Feeling hopeless? Lost in despair or hard times? Need to find some hope and a little light to cling to in the meantime? I've got you covered! Here are three gentle questions to help ease you out of it, and into finding your feet again.
It's the darkest time of the year, which can send a lot of us into our darkest stories. And let’s get real, lately, it hasn’t been the best of times for a whole lot of people for a whole lot of reasons, the news and the pandemic has sent a whole lot of us reeling.
Whatever the reason, if you're feeling lost or hopeless, know this: We all struggle with the dark times in life at some point. You're not alone. And if there's one thing I've learned through mine it's the importance of reaching for the light, even when it feels like there's not nearly enough.
It's when we're in the dark, that we need the light more than ever. We need practical way to make light in our own worlds and in ourselves.

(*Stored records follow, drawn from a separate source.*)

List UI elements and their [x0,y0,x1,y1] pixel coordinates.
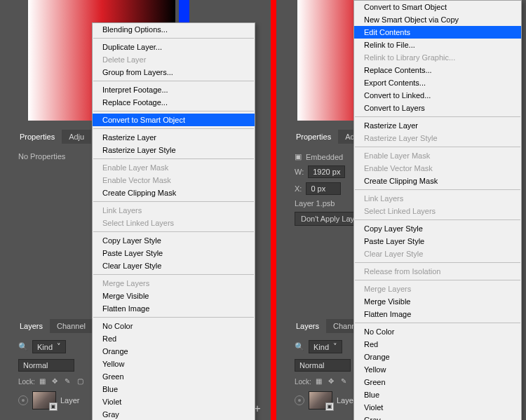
left_menu-item[interactable]: Convert to Smart Object [93,114,255,126]
lock-label: Lock: [295,378,311,386]
layers-filter-icon[interactable]: 🔍 [18,342,28,351]
right_menu-item[interactable]: No Color [354,325,521,338]
menu-separator [93,317,254,318]
tab-layers[interactable]: Layers [13,319,50,333]
menu-separator [93,231,254,232]
lock-all-icon[interactable]: ▢ [77,377,86,386]
menu-separator [93,201,254,202]
blend-mode-select[interactable]: Normal [18,359,74,372]
right_menu-item[interactable]: Edit Contents [354,26,521,39]
menu-separator [93,81,254,81]
left_menu-item: Select Linked Layers [93,217,255,229]
right_menu-item: Relink to Library Graphic... [354,51,521,64]
right_menu-item[interactable]: Replace Contents... [354,64,521,76]
left_menu-item: Enable Vector Mask [93,174,255,187]
layer-name[interactable]: Layer [60,396,80,405]
context-menu-left[interactable]: Blending Options...Duplicate Layer...Del… [92,22,255,420]
left_menu-item[interactable]: Yellow [93,358,255,370]
lock-image-icon[interactable]: ▦ [316,377,324,386]
tab-layers[interactable]: Layers [289,319,326,333]
blend-mode-select[interactable]: Normal [295,359,351,372]
left_menu-item[interactable]: Group from Layers... [93,66,255,79]
menu-separator [355,116,520,117]
context-menu-right[interactable]: Convert to Smart ObjectNew Smart Object … [353,0,522,420]
lock-brush-icon[interactable]: ✎ [65,377,73,386]
left_menu-item[interactable]: Create Clipping Mask [93,187,255,199]
right_menu-item[interactable]: Export Contents... [354,76,521,89]
left_menu-item[interactable]: Replace Footage... [93,96,255,109]
right_menu-item: Release from Isolation [354,265,521,278]
tab-properties[interactable]: Properties [13,130,62,144]
left_menu-item[interactable]: Green [93,370,255,383]
left_menu-item: Link Layers [93,204,255,217]
left_menu-item[interactable]: Gray [93,408,255,420]
right_menu-item[interactable]: New Smart Object via Copy [354,13,521,26]
left_menu-item[interactable]: Duplicate Layer... [93,41,255,53]
right_menu-item[interactable]: Create Clipping Mask [354,175,521,187]
right_menu-item[interactable]: Merge Visible [354,295,521,308]
width-field[interactable]: 1920 px [308,165,345,178]
left_menu-item[interactable]: Violet [93,395,255,408]
layer-thumbnail[interactable]: ▣ [309,391,332,409]
lock-image-icon[interactable]: ▦ [39,377,48,386]
left_menu-item[interactable]: Blue [93,383,255,395]
right_menu-item[interactable]: Yellow [354,363,521,376]
layer-thumbnail[interactable]: ▣ [32,391,56,409]
left_menu-item[interactable]: Paste Layer Style [93,247,255,259]
left_menu-item[interactable]: Flatten Image [93,302,255,315]
tab-channels[interactable]: Channel [50,319,93,333]
left_menu-item: Enable Layer Mask [93,161,255,174]
right_menu-item[interactable]: Gray [354,414,521,420]
left_menu-item[interactable]: Interpret Footage... [93,83,255,96]
right_menu-item: Rasterize Layer Style [354,132,521,144]
x-field[interactable]: 0 px [306,182,341,195]
right_menu-item[interactable]: Green [354,376,521,388]
layer-visibility-icon[interactable] [295,395,304,405]
left_menu-item[interactable]: Clear Layer Style [93,259,255,272]
left_menu-item[interactable]: Merge Visible [93,290,255,302]
menu-separator [355,147,520,147]
layers-kind-select[interactable]: Kind ˅ [309,340,342,353]
left_menu-item[interactable]: Rasterize Layer Style [93,144,255,156]
menu-separator [355,219,520,220]
right_menu-item: Merge Layers [354,283,521,295]
menu-separator [93,128,254,129]
left_menu-item[interactable]: Rasterize Layer [93,131,255,144]
tab-properties[interactable]: Properties [289,130,338,144]
lock-position-icon[interactable]: ✥ [52,377,60,386]
left_menu-item[interactable]: No Color [93,320,255,332]
right_menu-item[interactable]: Paste Layer Style [354,235,521,248]
right_menu-item[interactable]: Flatten Image [354,308,521,320]
left_menu-item[interactable]: Blending Options... [93,23,255,36]
menu-separator [93,274,254,275]
left_menu-item[interactable]: Red [93,332,255,345]
layers-kind-select[interactable]: Kind ˅ [32,340,66,353]
right_menu-item[interactable]: Red [354,338,521,351]
menu-separator [355,262,520,263]
lock-position-icon[interactable]: ✥ [328,377,337,386]
menu-separator [355,323,520,323]
right_menu-item[interactable]: Blue [354,388,521,401]
menu-separator [93,158,254,159]
smart-object-badge-icon: ▣ [325,402,334,411]
right_menu-item[interactable]: Copy Layer Style [354,222,521,235]
right_menu-item[interactable]: Violet [354,401,521,414]
layer-file-label: Layer 1.psb [295,199,335,208]
menu-separator [93,38,254,39]
right_menu-item[interactable]: Convert to Layers [354,102,521,114]
left_menu-item[interactable]: Copy Layer Style [93,234,255,247]
right_menu-item[interactable]: Relink to File... [354,39,521,51]
right_menu-item[interactable]: Rasterize Layer [354,119,521,132]
menu-separator [355,280,520,280]
layers-filter-icon[interactable]: 🔍 [295,342,304,351]
left_menu-item[interactable]: Orange [93,345,255,358]
lock-brush-icon[interactable]: ✎ [341,377,349,386]
layer-visibility-icon[interactable] [18,395,28,405]
tab-adjustments[interactable]: Adju [62,130,91,144]
right_menu-item: Link Layers [354,192,521,205]
comparison-separator [271,0,276,420]
right_menu-item[interactable]: Convert to Smart Object [354,1,521,13]
left_menu-item: Merge Layers [93,277,255,290]
right_menu-item[interactable]: Orange [354,351,521,363]
right_menu-item[interactable]: Convert to Linked... [354,89,521,102]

But how do we do it? Some good news for you if you're looking for way to strike a match in the dark and find hope again. Science has been studying this very thing -- how to find the light in the dark, how to create the hope needed to get you to the other side.
One of the more interesting looks science has taken into the topic is a study conducted with patients who had their world shaken up by the catastrophic event of a stroke.
The study looked at how these people would deal with long term and intense rehabilitation. Faced with relearning to walk, talk and think again when just a moment before they were completely independent, and normally functioning adults, how would they proceed? How would they cultivate the hope needed to keep going?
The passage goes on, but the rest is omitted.